Vivemos num mundo acelerado, de minutos contados e que nos enreda num novelo de compromissos. Corremos em contrarrelógio com a agenda diária…não paramos. Face a esta pressão que omite nas nossas vidas um “mergulho” interior, a prática do journaling, assume um papel de reencontro com a nossa essência. Na prática, o journaling é um exercício, em jeito de diário terapêutico, que nos permite, por escrito, um encontro com o nosso passado, presente e futuro. É esse o desafio que nos deixam no livro Guardar depois de escrever (edição Manuscrito) os psicólogos e psicoterapeutas Rute Agulhas, especialista em Psicologia Clínica e da Saúde e Pedro Fernandes, especialista em Psicologia da Educação e em Psicologia Comunitária.

“As situações negativas que vivemos não se esquecem apenas porque não falamos delas. Se não estiverem devidamente elaboradas e resolvidas dentro de nós, é possível que surjam pensamentos mais negativos”, adverte Rute Agulhas no início de uma conversa que envereda pelos benefícios da escrita terapêutica: “relaxamento, autoestima elevada, menor sintomatologia ansiosa e depressiva, maior sensação de bem-estar geral”, assinalam os autores na obra que entregaram recentemente aos escaparates.

Uma conversa que talha as diferenças entre o diário que todos conhecemos e um diário terapêutico.

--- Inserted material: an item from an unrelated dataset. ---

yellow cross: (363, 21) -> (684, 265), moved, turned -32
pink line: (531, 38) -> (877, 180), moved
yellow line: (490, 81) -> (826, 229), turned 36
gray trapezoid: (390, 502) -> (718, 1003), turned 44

Este, “pretende ir um pouco mais longe, orientando a pessoa no sentido de esta relatar e analisar as situações e, também, os seus pensamentos, emoções, comportamentos, desejos, expetativas. É como um convite a um encontro consigo mesmo”, sumaria Rute Agulhas.

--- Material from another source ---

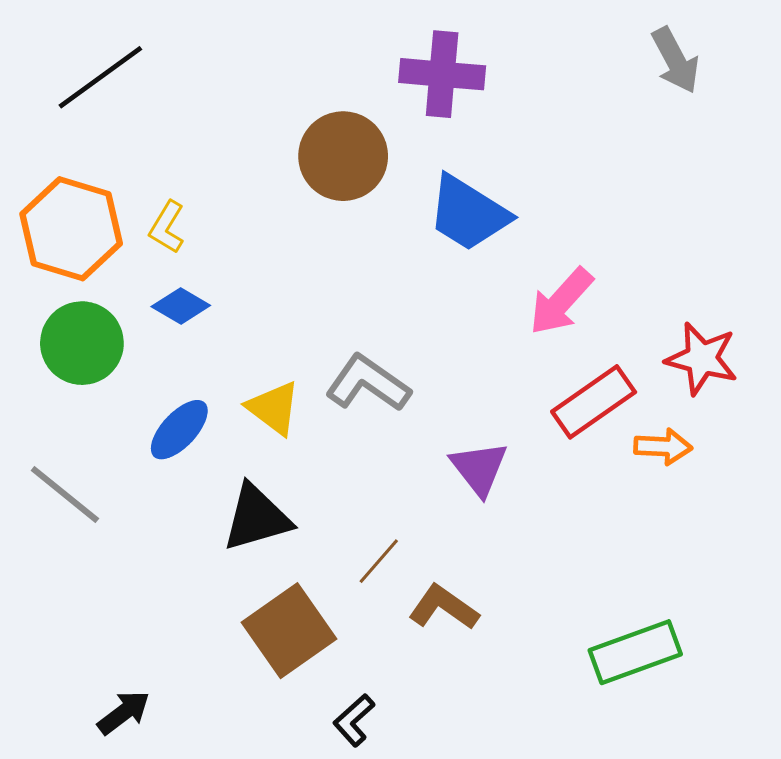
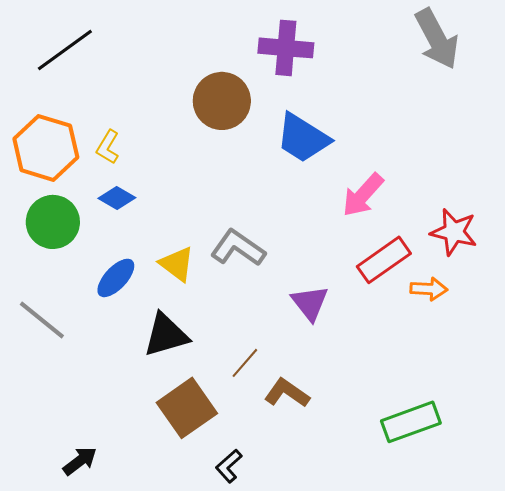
gray arrow: (675, 60) -> (437, 39), size x1.4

No final, de acordo com os autores, não há que esquecer o livro. Antes regressar ao que se escreveu. É demasiado precioso para ser esquecido.

Para iniciarmos esta conversa, seria importante percebermos o que é um diário terapêutico. Pode sumariar a natureza e objetivos deste diário?

Rute Agulhas: Num diário convencional, feito apenas de folhas em branco, a pessoa tende a escrever e a relatar as situações vividas, tal como elas ocorreram, sem analisar de forma mais aprofundada a forma como foram experienciadas. E, ainda assim, experiencia, de um modo geral, uma sensação positiva de libertação e de alívio.

Um diário terapêutico pretende ir um pouco mais longe, orientando a pessoa no sentido de esta relatar e analisar as situações e, também, os seus pensamentos, emoções, comportamentos, desejos, expetativas. É como um convite a um encontro consigo mesmo, mergulhando no seu mundo interior e tentando encontrar formas mais adequadas e não distorcidas de olhar para as suas vivências – ajudar a pessoa a encontrar outros significados para as suas vivências, construindo uma narrativa mais ajustada.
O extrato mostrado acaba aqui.